Sanvir Singh (born 12 October 1996) is an Indian domestic cricketer who plays for Punjab in domestic cricket and previously appeared for Sunrisers Hyderabad in the Indian Premier League. He made his List A debut for Punjab in the 2018–19 Vijay Hazare Trophy on 28 September 2018. He made his first-class debut for Punjab in the 2018–19 Ranji Trophy on 1 November 2018, scoring a century in the first innings. In November 2019, he was named in India's squad for the 2019 ACC Emerging Teams Asia Cup in Bangladesh. He made his Twenty20 debut on 4 November 2021, for Punjab in the 2021–22 Syed Mushtaq Ali Trophy.

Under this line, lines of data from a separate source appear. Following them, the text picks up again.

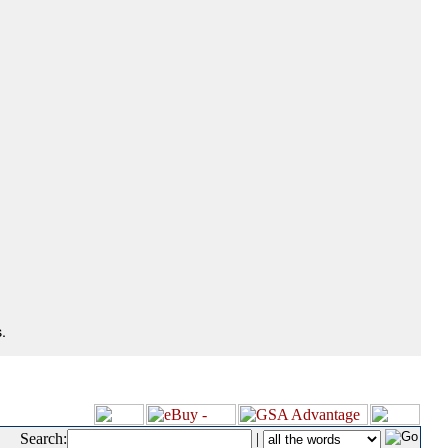
.
Search:
|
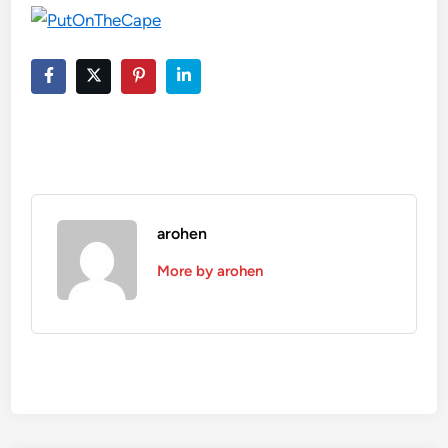
arohen
More by arohen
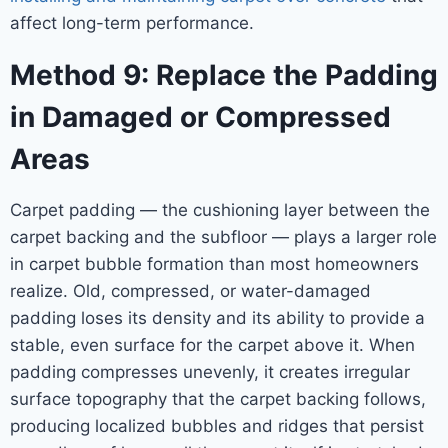
affect long-term performance.
Method 9: Replace the Padding
in Damaged or Compressed
Areas
Carpet padding — the cushioning layer between the
carpet backing and the subfloor — plays a larger role
in carpet bubble formation than most homeowners
realize. Old, compressed, or water-damaged
padding loses its density and its ability to provide a
stable, even surface for the carpet above it. When
padding compresses unevenly, it creates irregular
surface topography that the carpet backing follows,
producing localized bubbles and ridges that persist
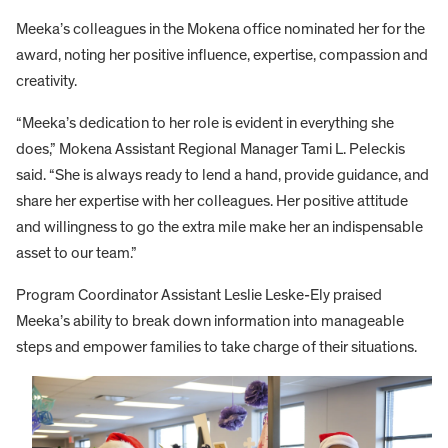
Meeka’s colleagues in the Mokena office nominated her for the
award, noting her positive influence, expertise, compassion and
creativity.
“Meeka’s dedication to her role is evident in everything she
does,” Mokena Assistant Regional Manager Tami L. Peleckis
said. “She is always ready to lend a hand, provide guidance, and
share her expertise with her colleagues. Her positive attitude
and willingness to go the extra mile make her an indispensable
asset to our team.”
Program Coordinator Assistant Leslie Leske-Ely praised
Meeka’s ability to break down information into manageable
steps and empower families to take charge of their situations.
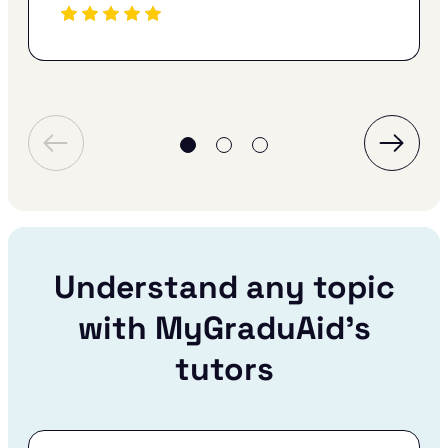
Understand any topic
with MyGraduAid’s
tutors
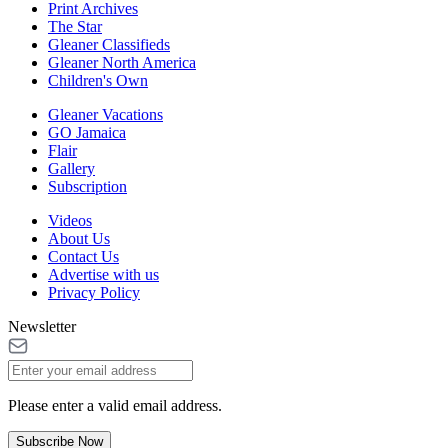
Print Archives
The Star
Gleaner Classifieds
Gleaner North America
Children's Own
Gleaner Vacations
GO Jamaica
Flair
Gallery
Subscription
Videos
About Us
Contact Us
Advertise with us
Privacy Policy
Newsletter
Please enter a valid email address.
Subscribe Now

He was bought by Sunrisers Hyderabad for Rs.20 Lakh, in the 2023 Indian Premier League auction.

==Early life==

Sanvir Singh was born on 12 October 1996 in Ludhiana in the state of Punjab to Sukhdev Singh, an Indian Railways employee and Sharanjit Kaur.

In age-group cricket, Sanvir Singh was called 'Neil Johnson' as he used to open the bowling and batting just like the former Zimbabwe all-rounder.